In this example, I include the |
form, the >
and the prefix-less form using
the same words and newline patterns to show how similar-looking YAML gives
different strings:
array:
- |
mike
fred
john
- >
mike
fred
john
- mike
fred
john
Giving the JSON:
"array": [
"mike\nfred\njohn\n",
"mike fred john\n",
"mike fred john"
],
I find the YAML definitely looks cleaner, but the JSON is better at spelling out what it means.

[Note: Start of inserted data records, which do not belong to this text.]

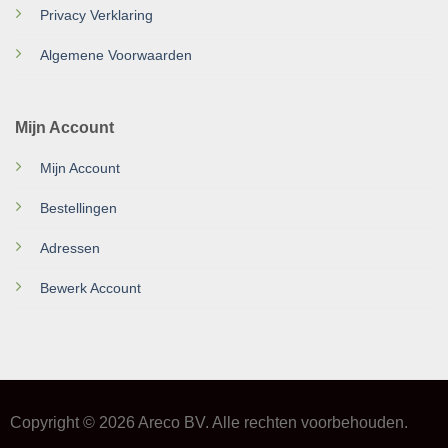
Privacy Verklaring
Algemene Voorwaarden
Mijn Account
Mijn Account
Bestellingen
Adressen
Bewerk Account
Copyright © 2026 Areco BV. Alle rechten voorbehouden.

While experimenting, I find an odd edge case with the >
prefix. Where I used
it at the end of a file, the trailing \n
ended up being dropped:
names: >
mike
fred
john
names2: >
mike
fred
john
Ends up with the \n
going missing in names2
:
"names": "mike fred john\n",
"names2": "mike fred john"
Just 🤷♀️ and move on.
Multiple documents in one file
Finally, you will often see ---
in Kubernetes YAML files. All this means is
that what follows the ---
is the start of a new YAML object; it’s a way
of putting multiple YAML objects inside one file. This is actually pretty
nice, although again it’s pretty minimal and easy to miss when scanning a file.
And that’s about enough YAML to understand Kubernetes manifests 🎉.